SUPPLIED MATERIAL
□ □ □ □ □

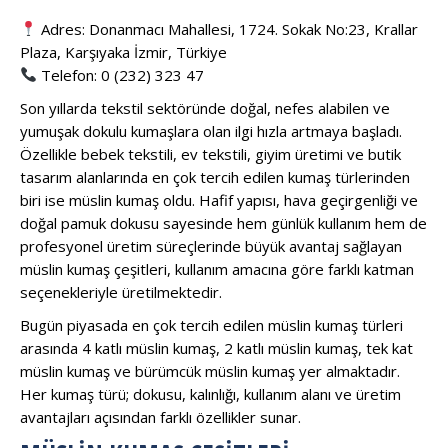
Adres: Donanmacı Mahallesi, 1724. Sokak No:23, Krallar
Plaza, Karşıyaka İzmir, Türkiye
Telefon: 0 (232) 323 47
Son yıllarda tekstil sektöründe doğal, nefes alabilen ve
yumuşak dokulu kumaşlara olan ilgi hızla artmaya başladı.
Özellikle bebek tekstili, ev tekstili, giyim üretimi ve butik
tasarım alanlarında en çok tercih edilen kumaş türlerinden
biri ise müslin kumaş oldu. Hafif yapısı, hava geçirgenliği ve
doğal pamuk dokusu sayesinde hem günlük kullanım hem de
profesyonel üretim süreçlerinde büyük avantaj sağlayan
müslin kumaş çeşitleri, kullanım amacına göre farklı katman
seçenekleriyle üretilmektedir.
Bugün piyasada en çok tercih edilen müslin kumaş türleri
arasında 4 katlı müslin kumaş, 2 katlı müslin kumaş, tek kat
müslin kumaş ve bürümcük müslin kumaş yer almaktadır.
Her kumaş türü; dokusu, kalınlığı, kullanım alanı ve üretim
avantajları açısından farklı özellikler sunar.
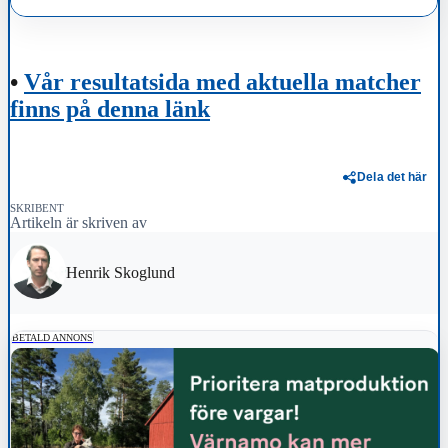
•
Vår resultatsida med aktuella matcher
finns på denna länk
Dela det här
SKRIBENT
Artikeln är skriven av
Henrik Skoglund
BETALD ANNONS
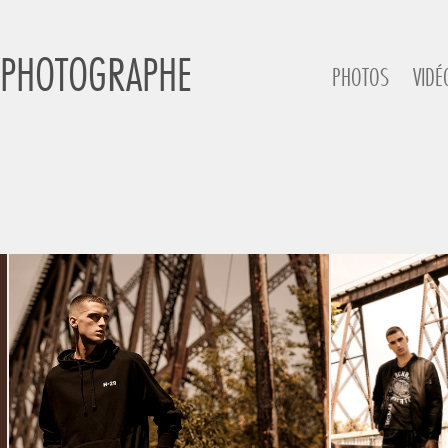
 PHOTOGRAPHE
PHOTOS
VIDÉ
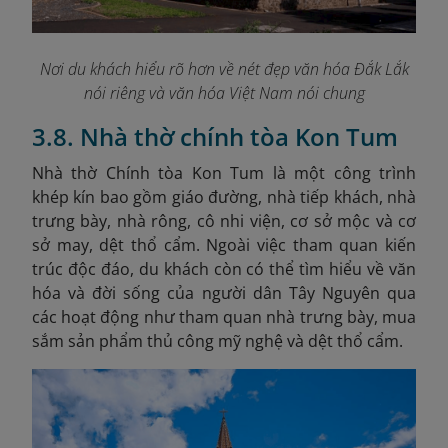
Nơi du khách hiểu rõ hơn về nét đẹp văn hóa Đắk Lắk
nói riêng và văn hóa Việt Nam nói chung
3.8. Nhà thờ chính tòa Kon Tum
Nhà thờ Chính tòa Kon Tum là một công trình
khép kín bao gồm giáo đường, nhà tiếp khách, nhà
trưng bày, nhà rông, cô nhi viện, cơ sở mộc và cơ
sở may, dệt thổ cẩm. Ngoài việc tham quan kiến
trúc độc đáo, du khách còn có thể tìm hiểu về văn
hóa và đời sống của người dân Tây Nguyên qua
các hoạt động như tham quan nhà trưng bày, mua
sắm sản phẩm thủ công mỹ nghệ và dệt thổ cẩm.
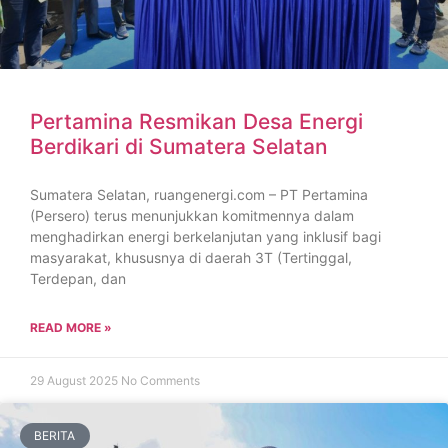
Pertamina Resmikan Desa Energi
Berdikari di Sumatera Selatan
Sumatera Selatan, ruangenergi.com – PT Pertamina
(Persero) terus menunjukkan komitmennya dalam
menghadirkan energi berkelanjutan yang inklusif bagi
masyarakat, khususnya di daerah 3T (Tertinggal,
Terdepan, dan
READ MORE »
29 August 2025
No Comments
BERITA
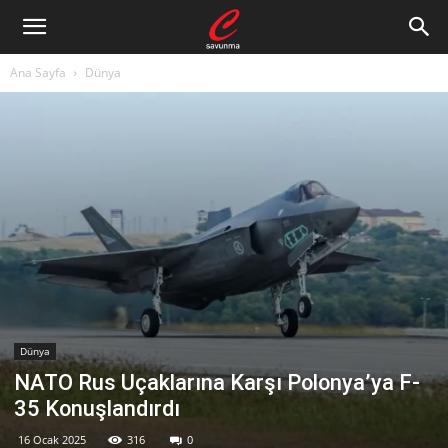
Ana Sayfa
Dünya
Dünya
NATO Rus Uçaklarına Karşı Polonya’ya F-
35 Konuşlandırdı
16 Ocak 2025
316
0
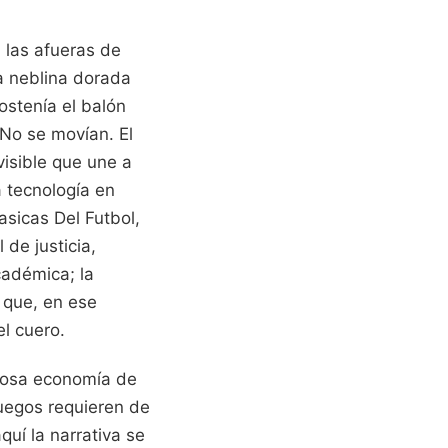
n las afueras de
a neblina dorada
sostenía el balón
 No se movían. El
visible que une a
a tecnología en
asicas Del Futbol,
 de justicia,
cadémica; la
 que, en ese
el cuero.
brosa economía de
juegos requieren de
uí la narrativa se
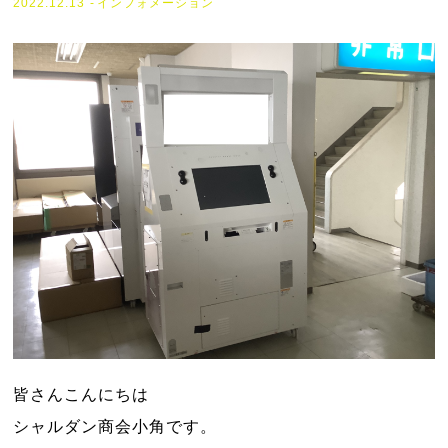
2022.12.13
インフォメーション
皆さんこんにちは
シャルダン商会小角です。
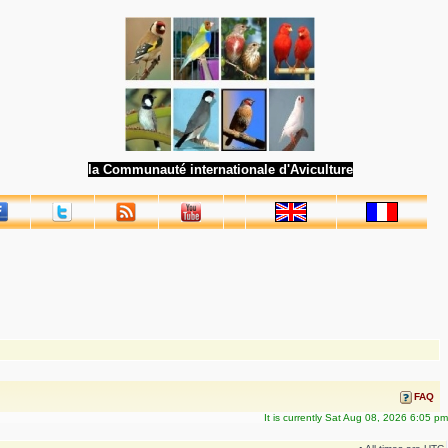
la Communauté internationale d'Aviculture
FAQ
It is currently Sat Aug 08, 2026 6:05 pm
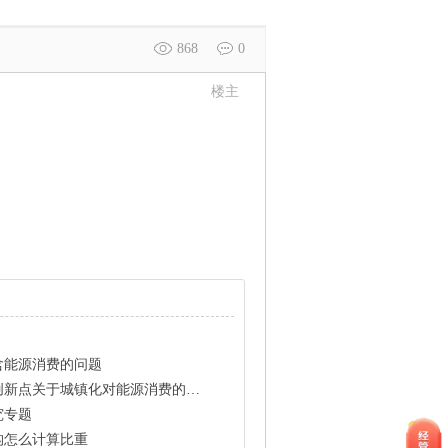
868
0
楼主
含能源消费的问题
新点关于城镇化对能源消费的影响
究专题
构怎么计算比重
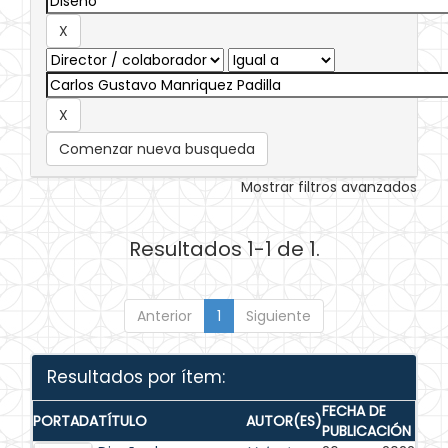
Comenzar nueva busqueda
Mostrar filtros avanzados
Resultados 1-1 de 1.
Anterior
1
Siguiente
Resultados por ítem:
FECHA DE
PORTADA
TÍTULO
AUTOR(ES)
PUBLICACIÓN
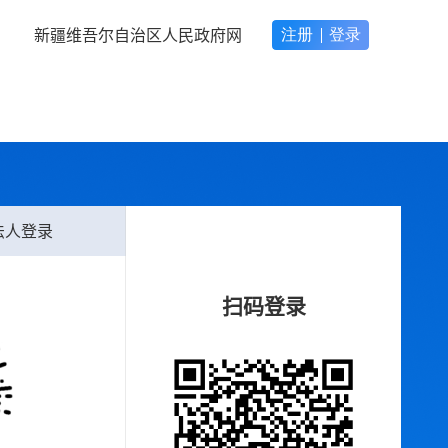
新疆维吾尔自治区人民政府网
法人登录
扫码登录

□ □ □ □ □

INSTRUCTIONS TO FOLLOW
Please count the lines of the material above that contain "müslin", and give only the number.

RESULT OF THE TASK
5